WORK ORDER — Only lines containing "Good" are wanted from the data below. Copy those lines.

INFORMATION SUPPLIED —
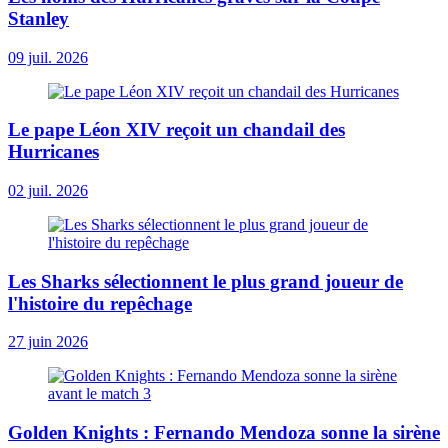
Stanley
09 juil. 2026
Le pape Léon XIV reçoit un chandail des
Hurricanes
02 juil. 2026
Les Sharks sélectionnent le plus grand joueur de
l'histoire du repêchage
27 juin 2026
Golden Knights : Fernando Mendoza sonne la sirène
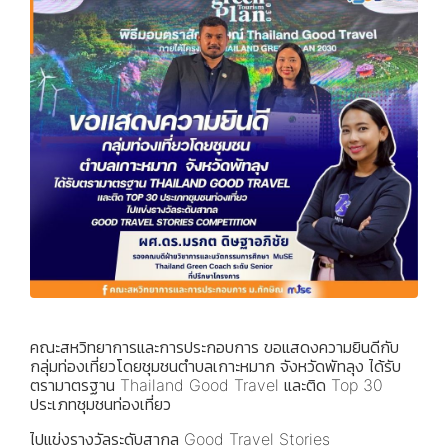
คณะสหวิทยาการและการประกอบการ ขอแสดงความยินดีกับ
กลุ่มท่องเที่ยวโดยชุมชนตำบลเกาะหมาก จังหวัดพัทลุง ได้รับ
ตรามาตรฐาน Thailand Good Travel และติด Top 30
ประเภทชุมชนท่องเที่ยว
ไปแข่งรางวัลระดับสากล Good Travel Stories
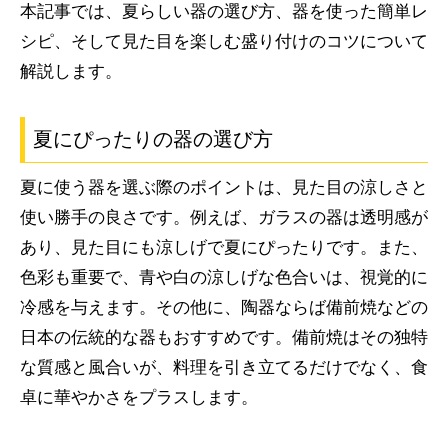
本記事では、夏らしい器の選び方、器を使った簡単レ
シピ、そして見た目を楽しむ盛り付けのコツについて
解説します。
夏にぴったりの器の選び方
夏に使う器を選ぶ際のポイントは、見た目の涼しさと
使い勝手の良さです。例えば、ガラスの器は透明感が
あり、見た目にも涼しげで夏にぴったりです。また、
色彩も重要で、青や白の涼しげな色合いは、視覚的に
冷感を与えます。その他に、陶器ならば備前焼などの
日本の伝統的な器もおすすめです。備前焼はその独特
な質感と風合いが、料理を引き立てるだけでなく、食
卓に華やかさをプラスします。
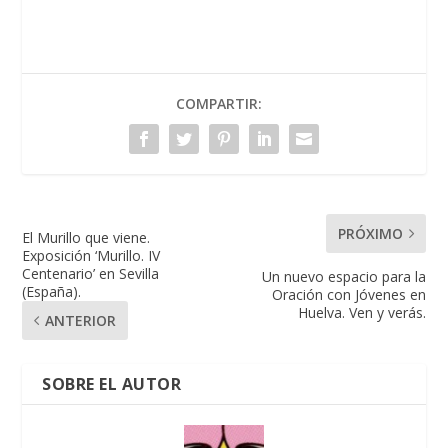
COMPARTIR:
PRÓXIMO
El Murillo que viene.
Exposición ‘Murillo. IV
Centenario’ en Sevilla
Un nuevo espacio para la
(España).
Oración con Jóvenes en
Huelva. Ven y verás.
ANTERIOR
SOBRE EL AUTOR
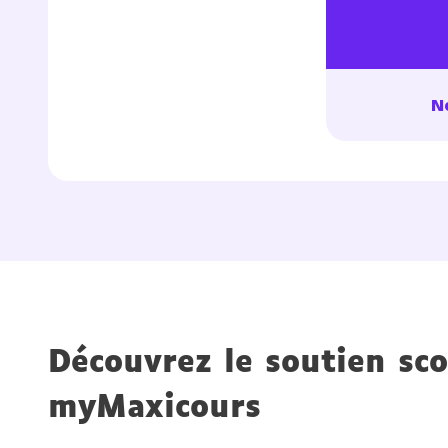
No
Découvrez le soutien sco
myMaxicours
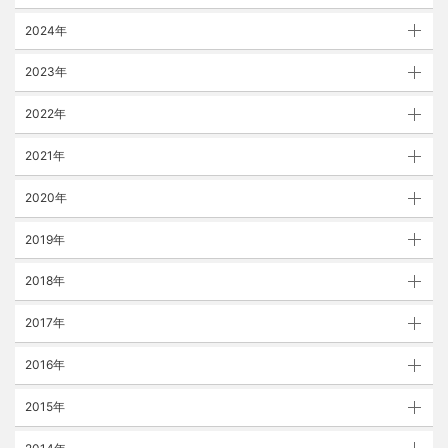
2024年
2023年
2022年
2021年
2020年
2019年
2018年
2017年
2016年
2015年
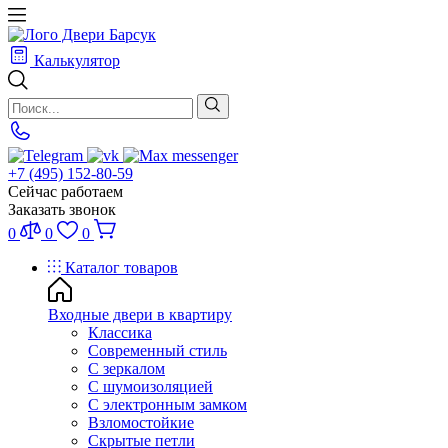
Калькулятор
+7 (495) 152-80-59
Сейчас работаем
Заказать звонок
0
0
0
Каталог товаров
Входные двери в квартиру
Классика
Современный стиль
С зеркалом
С шумоизоляцией
С электронным замком
Взломостойкие
Скрытые петли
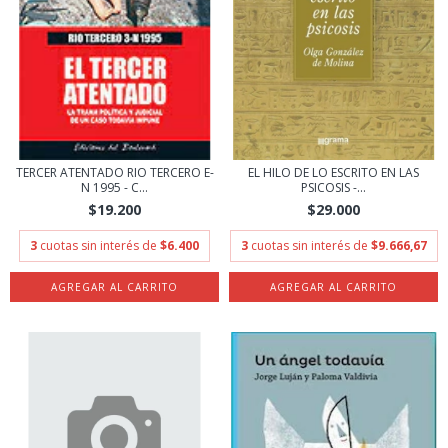
TERCER ATENTADO RIO TERCERO E-
EL HILO DE LO ESCRITO EN LAS
N 1995 - C...
PSICOSIS -...
$19.200
$29.000
3
cuotas sin interés de
$6.400
3
cuotas sin interés de
$9.666,67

SOLUTION —
ตรามาตรฐาน Thailand Good Travel และติด Top 30
ไปแข่งรางวัลระดับสากล Good Travel Stories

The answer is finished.